The Great Library in which we stand, some call it the universe, contains all. Every story that is, has been and will be exists within this great library for I declare that the library is endless, infinite. Though today we stand in just one of an endless number of rooms, each constructed just as this one is, with six sides and four bookcases each holding 32 books of 410 pages, each page of 40 lines each line of approximately 40 letters, standing side by side, on every side, and one on top of the other, each with a single square shaft through which one can glimpse the others, continuing on from one another endlessly, and so know the limitlessness of the great library.
There is no combination of characters one can make that the divine library has not forseen, [and that in one or more of its secret tongues does not hide a terrible significance] for the Library is total, perfect, complete and whole. [For every rational line or forth-right statement there are leagues of senseless cacophony, verbal nonsense and incoherency.] The certainty that everything has already been written, annuls us.
Clearly no one expects to discover anything. And yet, I think, therefore I am, I wonder how it is then, tell me this, if every story exists why hasn’t every tale been told?
Why is it that we know and ‘love’ and remember those stories and simply accept them as the ones we should read, without question?
What if I could tell you a story that you had never heard, for you had never sought to find it?
This is my goal, my collection, my legacy. [Methodological composition distracts me from the present condition of humanity] Here stands the works of a collector who sought the unseen stories, for, in order for a book to exist it is sufficient only that it be possible…
Yet, let me tell you this; the Library itself is infinite, that we have established, yet if every story can be written in 410 pages, each page of 40 lines each line of approximately 40 letters, those letters being only those belonging to our pre-existing, predetermined alphabet, the combination of those letters though unimaginably vast is not infinite.

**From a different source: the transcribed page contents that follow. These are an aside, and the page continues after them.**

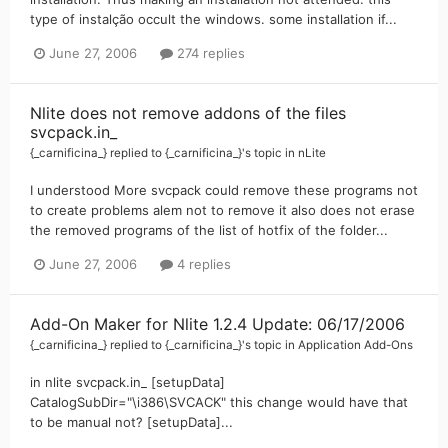
type of instalção occult the windows. some installation if...
June 27, 2006
274 replies
Nlite does not remove addons of the files
svcpack.in_
{_carnificina_}
replied to
{_carnificina_}
's topic in
nLite
I understood More svcpack could remove these programs not
to create problems alem not to remove it also does not erase
the removed programs of the list of hotfix of the folder...
June 27, 2006
4 replies
Add-On Maker for Nlite 1.2.4 Update: 06/17/2006
{_carnificina_}
replied to
{_carnificina_}
's topic in
Application Add-Ons
in nlite svcpack.in_ [setupData]
CatalogSubDir="\i386\SVCACK" this change would have that
to be manual not? [setupData]...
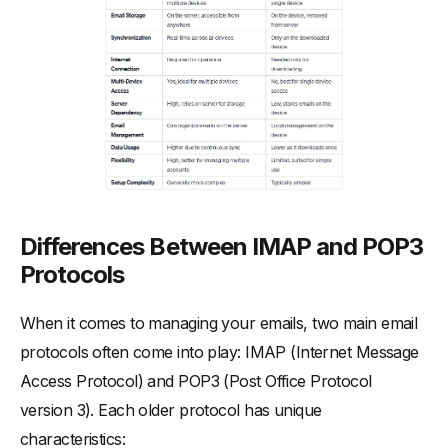
Differences Between IMAP and POP3
Protocols
When it comes to managing your emails, two main email
protocols often come into play: IMAP (Internet Message
Access Protocol) and POP3 (Post Office Protocol
version 3). Each older protocol has unique
characteristics:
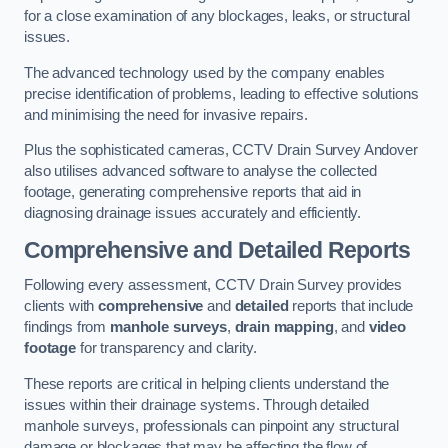
for a close examination of any blockages, leaks, or structural
issues.
The advanced technology used by the company enables
precise identification of problems, leading to effective solutions
and minimising the need for invasive repairs.
Plus the sophisticated cameras, CCTV Drain Survey Andover
also utilises advanced software to analyse the collected
footage, generating comprehensive reports that aid in
diagnosing drainage issues accurately and efficiently.
Comprehensive and Detailed Reports
Following every assessment, CCTV Drain Survey provides
clients with
comprehensive
and
detailed
reports that include
findings from
manhole surveys
,
drain mapping
, and
video
footage
for transparency and clarity.
These reports are critical in helping clients understand the
issues within their drainage systems. Through detailed
manhole surveys, professionals can pinpoint any structural
damage or blockages that may be affecting the flow of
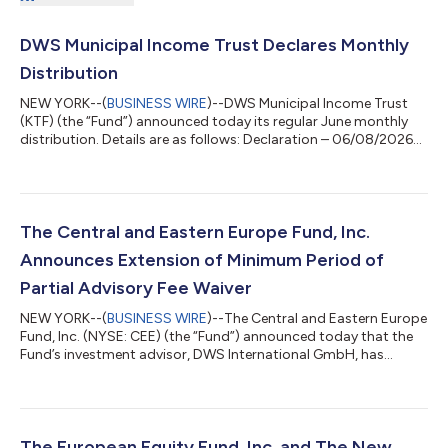
DWS Municipal Income Trust Declares Monthly
Distribution
NEW YORK--(
BUSINESS WIRE
)--DWS Municipal Income Trust
(KTF) (the “Fund”) announced today its regular June monthly
distribution. Details are as follows: Declaration – 06/08/2026
Ex-Date – 06/24/2026 Record – 06/24/2026 Payable –
06/30/2026 Fund Ticker Distribution Per Share Prior
Distribution Per Share DWS Municipal Income Trust KTF
$0.0610 $0.0610 The Fund intends to distribute all or
substantially all of its net investment income each year through
The Central and Eastern Europe Fund, Inc.
its regular monthly distributions and to dis...
Announces Extension of Minimum Period of
Partial Advisory Fee Waiver
NEW YORK--(
BUSINESS WIRE
)--The Central and Eastern Europe
Fund, Inc. (NYSE: CEE) (the “Fund”) announced today that the
Fund’s investment advisor, DWS International GmbH, has
voluntarily agreed to continue to waive 50% of its advisory fee
until further notice but at least until December 31 2026.
Previously, such partial fee waiver was to continue until further
notice but at least through June 30, 2026. Important
Information The Central and Eastern Europe Fund, Inc. is non-
The European Equity Fund, Inc. and The New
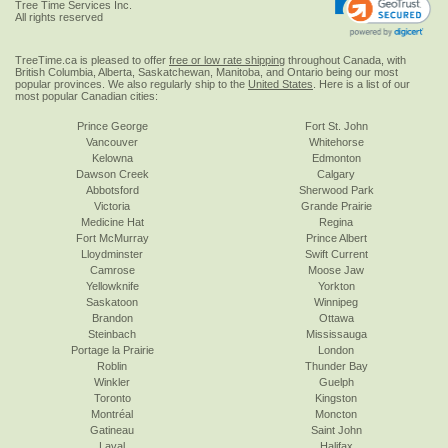
Tree Time Services Inc.
All rights reserved
TreeTime.ca is pleased to offer
free or low rate shipping
throughout Canada, with
British Columbia, Alberta, Saskatchewan, Manitoba, and Ontario being our most
popular provinces. We also regularly ship to the
United States
. Here is a list of our
most popular Canadian cities:
Prince George
Fort St. John
Vancouver
Whitehorse
Kelowna
Edmonton
Dawson Creek
Calgary
Abbotsford
Sherwood Park
Victoria
Grande Prairie
Medicine Hat
Regina
Fort McMurray
Prince Albert
Lloydminster
Swift Current
Camrose
Moose Jaw
Yellowknife
Yorkton
Saskatoon
Winnipeg
Brandon
Ottawa
Steinbach
Mississauga
Portage la Prairie
London
Roblin
Thunder Bay
Winkler
Guelph
Toronto
Kingston
Montréal
Moncton
Gatineau
Saint John
Laval
Halifax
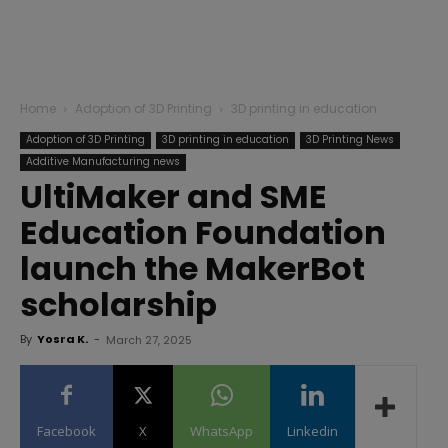
Home
Adoption of 3D Printing
3D printing in education
Adoption of 3D Printing
3D printing in education
3D Printing News
Additive Manufacturing news
UltiMaker and SME
Education Foundation
launch the MakerBot
scholarship
By
Yosra K.
-
March 27, 2025
Facebook
X
WhatsApp
Linkedin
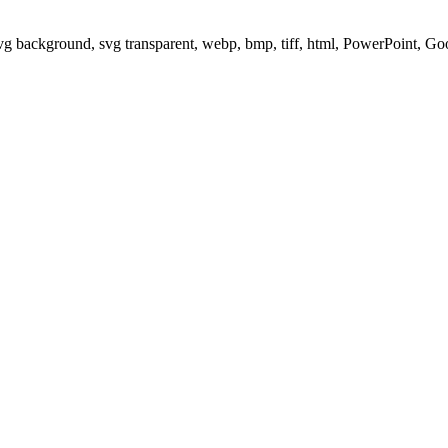
svg background, svg transparent, webp, bmp, tiff, html, PowerPoint, G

Those who picture the world as unlimited forget that the possible number of books is not. Therefore, the library is unlimited, yet periodic. Travelling for the greatest length of time one would find them same volumes repeated in the same disorder which, in being so, becomes order.
[When I am dead, compassionate hands will throw me over the railing, my tomb will be the unfathomable air, my body will sink for ages, and will decay and dissolve in the wind engendered by my fall, which will be infinite.]
I am cheered by that. But must leave you with this and urge you to remember, it is not as it seems to be.